Er hatte etwas vergessen, das fühlte er ganz deutlich. Ein Gedanke wartete darauf,
aus einer dunklen Gasse in grelles Scheinwerferlicht zu treten. Daniel
versuchte, ihn herauszulocken, doch je mehr er sich konzentrierte, umso
schattiger wurde der schmale Weg.
    Als etwas auf seine Schulter
sprang, stieß er einen spitzen Schrei aus, für den er sich unter anderen
Umständen geschämt hätte. Eine Sekunde später fühlte er einen buschigen Schwanz
im Gesicht. Ein Eichhörnchen! Daniels Herz, das einige Schläge ausgesetzt
hatte, bockte und schlug stotternd weiter.
    Er hatte davon gehört, dass Eichhörnchen
ebenso wie Ratten Überträger von Tollwut waren, doch trotzdem war er
erleichtert, als er das sanfte Fell an der Wange spürte. Was war ein wenig
Schaum vor dem Mund schon gegen zwei Verrückte, die alleine mit schlechten
Absichten und klimperndem Werkzeug zusammen mit einer wehrlosen Frau waren? Und
lieber ein tollwütiges Eichhörnchen als ein stinksaures Wildschwein, das
Wettrennen mit ihm spielen wollte.
    Nachdem er bei der Polizei
gewesen war, würde er seine Impfung gegen Tollwut erneuern lassen. Im
Krankenhaus könnte er auch gleich seinen Freund besuchen. Aber dafür musste er
erstmal dort ankommen.
    Daniel musste weg sein,
bevor Kurt aus dem Haus kommen und seiner Kollegin berichten würde, dass er
hier oben nichts gefunden hätte und dass er Feierabend machte.
    Das Funkgerät!
    Jetzt war der Gedanke
schließlich doch noch aus der Gasse hervorgetreten und mit Neonlicht
ausgeleuchtet worden. Das Funkgerät! Natürlich.
    Er musste nur zum
Polizeiwagen gehen und die Zentrale anfunken. Und er musste das, verdammt noch
mal, schnell tun, bevor Kurt hinauskam.
    Daniel stand auf und
horchte. Aus der Villa drang kein Laut zu ihm. Er hoffte, dass Kurt und Piet
sich die Entführte nur ansahen und noch nicht damit begonnen hatten, ihre
Phantasien, wie immer diese auch aussehen mochten, in die Tat umzusetzen.

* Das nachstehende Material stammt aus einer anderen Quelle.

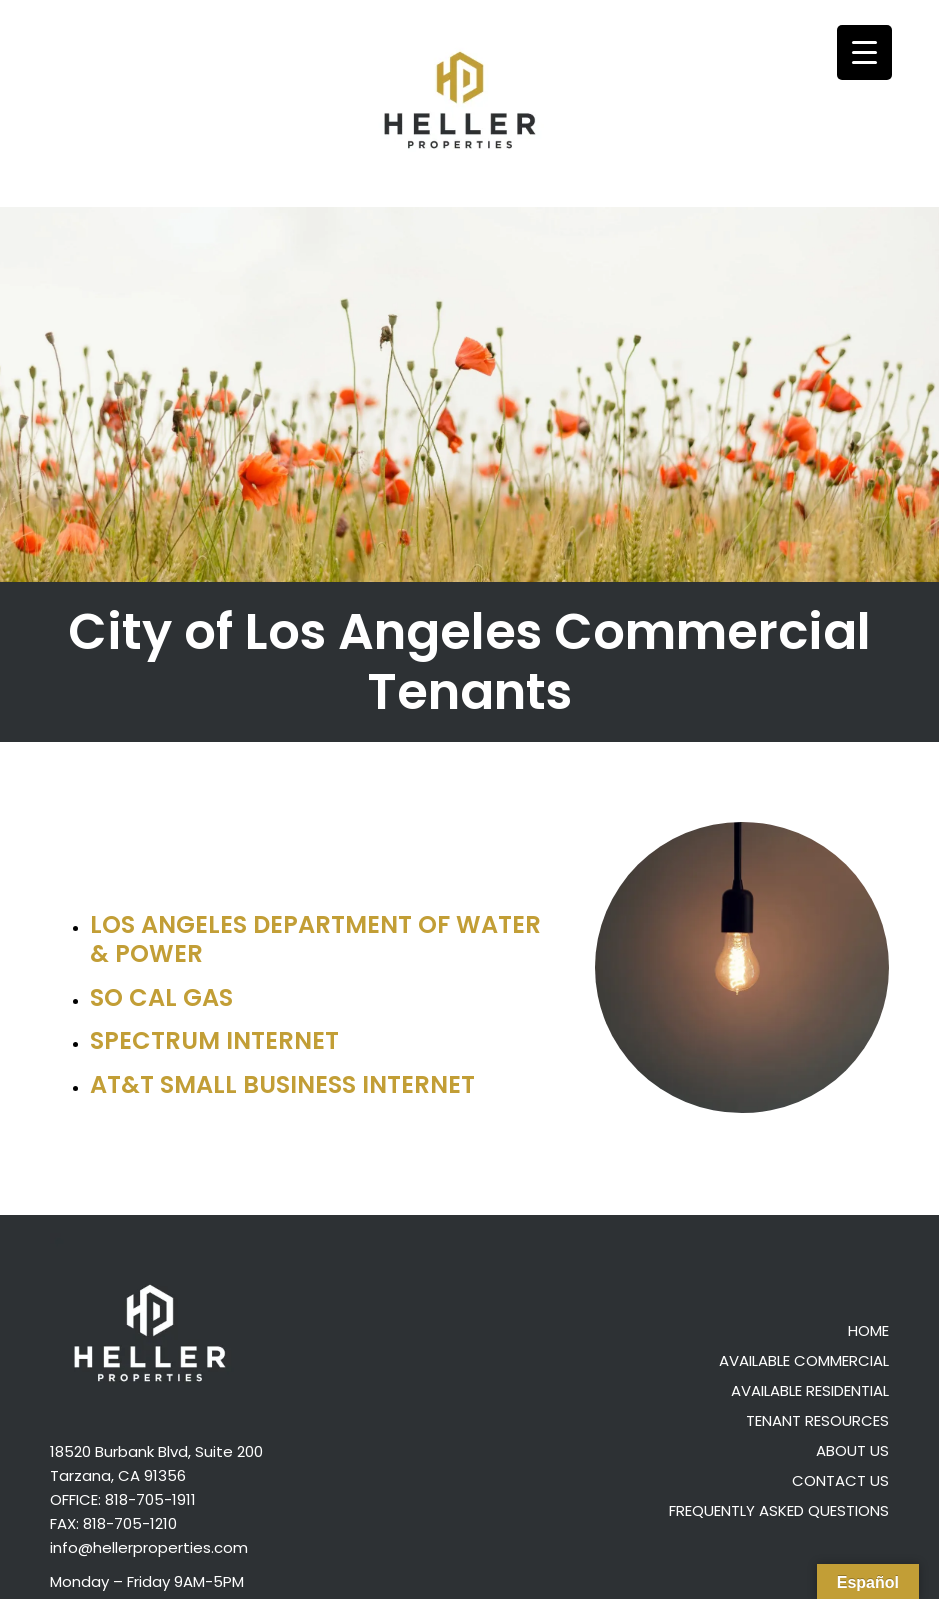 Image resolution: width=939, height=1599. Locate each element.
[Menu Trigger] (864, 52)
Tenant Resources (817, 1420)
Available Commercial (804, 1360)
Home (868, 1330)
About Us (852, 1450)
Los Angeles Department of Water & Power (315, 939)
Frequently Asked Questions (779, 1510)
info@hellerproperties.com (149, 1547)
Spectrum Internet (214, 1040)
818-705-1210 (130, 1523)
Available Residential (810, 1390)
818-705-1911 (150, 1499)
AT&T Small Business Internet (282, 1084)
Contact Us (840, 1480)
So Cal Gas (161, 997) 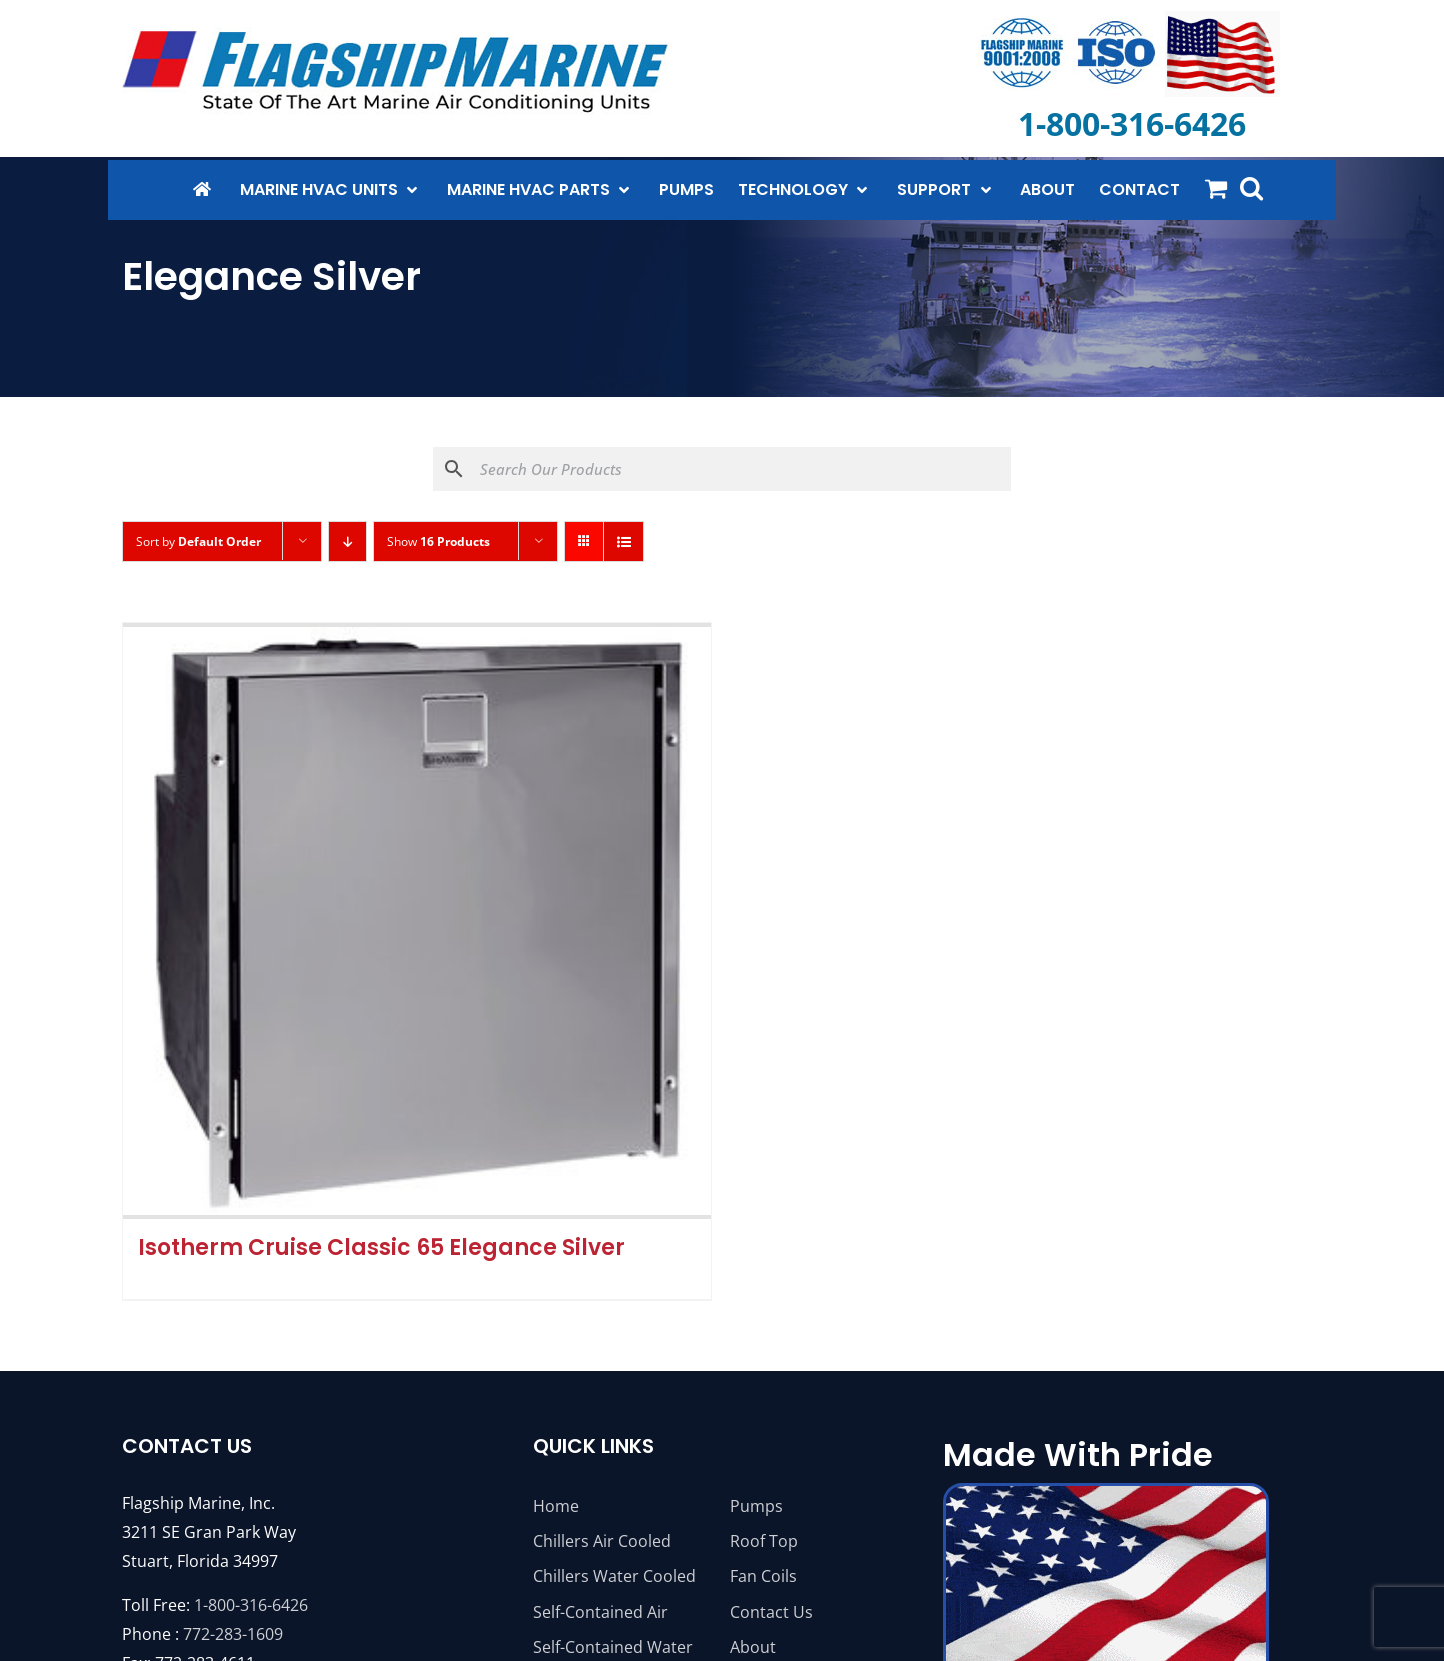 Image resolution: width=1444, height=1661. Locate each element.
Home (556, 1506)
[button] (1251, 188)
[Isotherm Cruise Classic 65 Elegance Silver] (417, 921)
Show (438, 541)
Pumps (756, 1506)
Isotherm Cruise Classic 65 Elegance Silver (381, 1247)
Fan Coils (763, 1576)
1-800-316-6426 (251, 1605)
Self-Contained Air (600, 1612)
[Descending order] (347, 541)
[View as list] (623, 541)
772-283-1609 (233, 1634)
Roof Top (764, 1541)
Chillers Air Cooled (602, 1541)
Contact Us (771, 1612)
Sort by (198, 541)
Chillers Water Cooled (614, 1576) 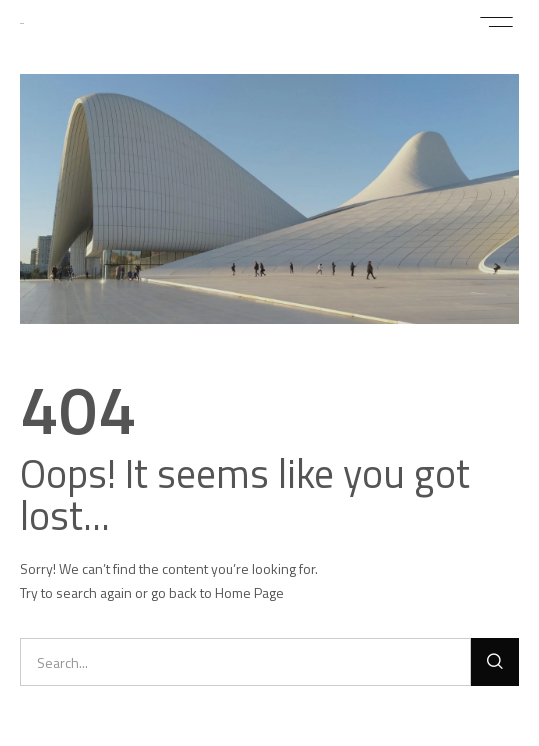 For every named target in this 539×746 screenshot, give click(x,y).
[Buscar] (495, 662)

    Er verließ die Nische und
ging auf den umgekippten Baum zu, während er im Kopf die nächsten Schritte
durchging.
    Hatte der Polizist seinen
Wagen abgeschlossen? Daniel konnte es nicht mit Sicherheit sagen, weil er nur darauf
geachtet hatte, rechtzeitig sein Versteck zu erreichen. Er hielt es jedoch für
sehr unwahrscheinlich, dass Kurt sich die Mühe gemacht hatte, sein Auto zu
versperren. Nicht hier, mitten in der Wildnis des Taunus.
    Daniel hatte noch nie ein
Funkgerät benutzt und konnte daher nicht mit Sicherheit sagen, wie es
funktionierte. Musste der Motor dafür laufen? Nein, ganz sicher nicht, der
Polizist hatte mit der Zentrale gesprochen, nachdem er die Maschine ausgestellt
hatte.
    Und wenn der Zündschlüssel
noch steckte? Dann würde Daniel den Wagen klauen, zur Polizei fahren und
hoffen, dass nicht alle Ordnungshüter so waren wie Kurt.
    Daniel war am blau-silbernen
Fahrzeug angekommen. Er ging um die Motorhaube zur Fahrertür. Er überlegte,
sich durch die immer noch geöffnete Scheibe zu beugen, verwarf diesen Gedanken
jedoch. Stattdessen zog er am Türgriff. Mit einem leisen Knacken öffnete sie
sich. Lautlos und gut geölt schwang sie auf. Die Innenbeleuchtung zeigte ihm
das Wageninnere. Der Schlüssel steckte nicht. Doch dort, befestigt an der
Mittelkonsole, hing das Funkgerät, so groß wie eine halbe Zigarettenschachtel
und grau wie ein Morgen an der Themse.
    Daniel hielt seine Waffe
fest umklammert. Er würde sie nicht aus der Hand legen. Er setzte sich auf den
Fahrersitz und sah sich um. Er tastete den Raum zwischen den Sitzen ab, in der
Hoffnung, einen Schlagstock oder Ähnliches zu finden. Doch seine zittrigen
Finger konnten nichts dergleichen ertasten.